Капелла тишины

Вадим Галёв
      Тот, у кого каменные крылья, многое может рассказать об одиночестве. Двадцать пять лет закатов и дождя на почти непостижимой высоте карниза семнадцатого этажа, это истинный храм забвения и покоя, и я повадился посещать лекции мраморной горгульи, на которых не было не произнесено ни единого слова.
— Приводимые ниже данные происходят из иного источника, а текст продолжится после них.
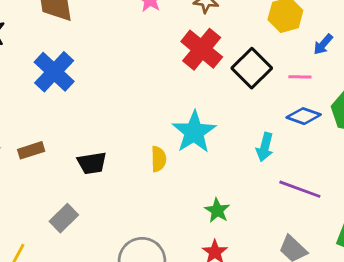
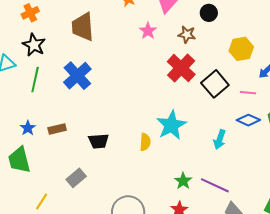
purple line: (300, 189) -> (215, 185), moved

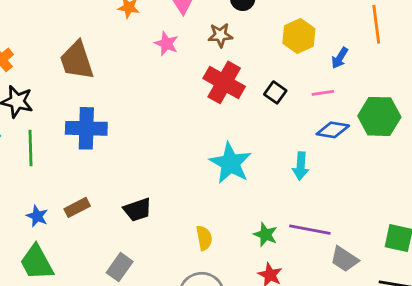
blue cross: (77, 76) -> (86, 128), turned -32
black square: (215, 84) -> (275, 92), size x0.6
yellow semicircle: (145, 142) -> (204, 238), moved

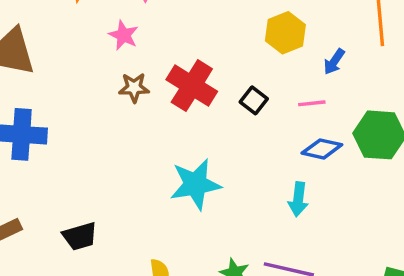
brown star: (220, 35) -> (134, 88), moved
cyan star: (230, 163) -> (195, 184), turned 30
cyan arrow: (301, 166) -> (298, 199), moved

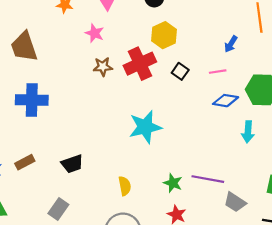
yellow hexagon: (285, 33) -> (164, 35), moved
red cross: (192, 86) -> (140, 64), turned 36
cyan arrow: (298, 199) -> (248, 132), moved

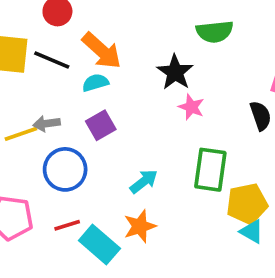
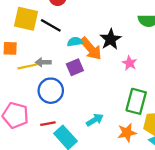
orange arrow: (102, 51) -> (91, 49), moved
black star: (175, 72) -> (111, 39), moved
cyan arrow: (144, 181) -> (95, 120), moved
orange star: (140, 226) -> (127, 133), moved

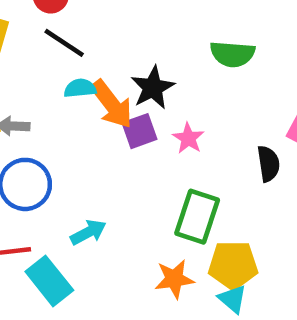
black line: (51, 25) -> (64, 43), moved
purple square: (75, 67) -> (139, 131), moved
cyan arrow: (95, 120) -> (88, 232), moved

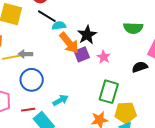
green semicircle: (232, 54) -> (133, 28), moved
cyan semicircle: (80, 88) -> (59, 26), moved
black semicircle: (268, 164) -> (140, 67), turned -98

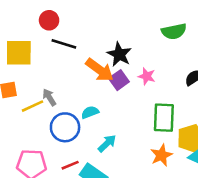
cyan semicircle: (59, 26) -> (90, 112), moved
gray arrow: (25, 54) -> (49, 97), turned 72

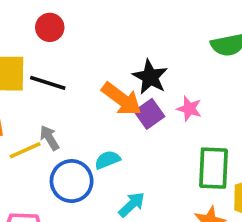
black line: (64, 44) -> (48, 83), moved

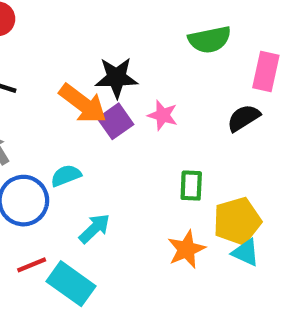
black star: (150, 77) -> (116, 78), turned -30
green rectangle: (213, 168) -> (191, 186), size x0.6

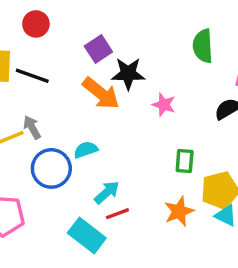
green semicircle: (210, 40) -> (203, 46), turned 96
purple square: (116, 121) -> (98, 49), moved
red line: (32, 265) -> (117, 214), moved

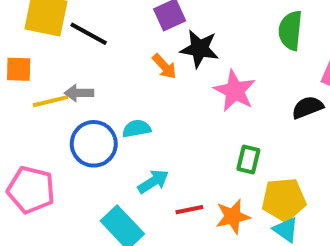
orange arrow: (101, 93) -> (164, 66), size x0.6
pink star: (164, 105) -> (235, 91), size x1.5
gray arrow: (32, 127) -> (79, 93), turned -70
red line: (117, 214) -> (189, 210), moved

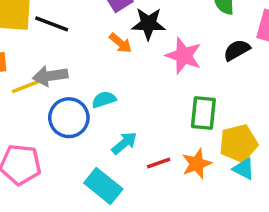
gray arrow: (79, 93) -> (50, 76), size x1.4
black semicircle: (308, 107) -> (237, 50), moved
green rectangle: (248, 160) -> (203, 113), size x1.4

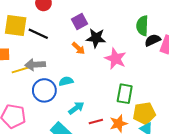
black semicircle: (237, 50) -> (153, 40), moved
Если вам случится постоять на перекрестке Холстед-стрит и Сермак-роуд, что в Чикаго, не удивляйтесь падающим с неба бутылкам из-под виски, смятым сигаретным пачкам – я оставил там целую сокровищницу этого добра, в нише, что за карнизом.
      Какое-то время мы жили там втроём: мраморная, исщерблённая оспинами песчинок времени горгулья, ваш покорный слуга, и мой маленький котёнок – я вырвал его с боем у своры малолетних бродяжек – он своим единственным колдовски-изжелтым глазом видел куда больше, чем я теми двумя, что в моей голове.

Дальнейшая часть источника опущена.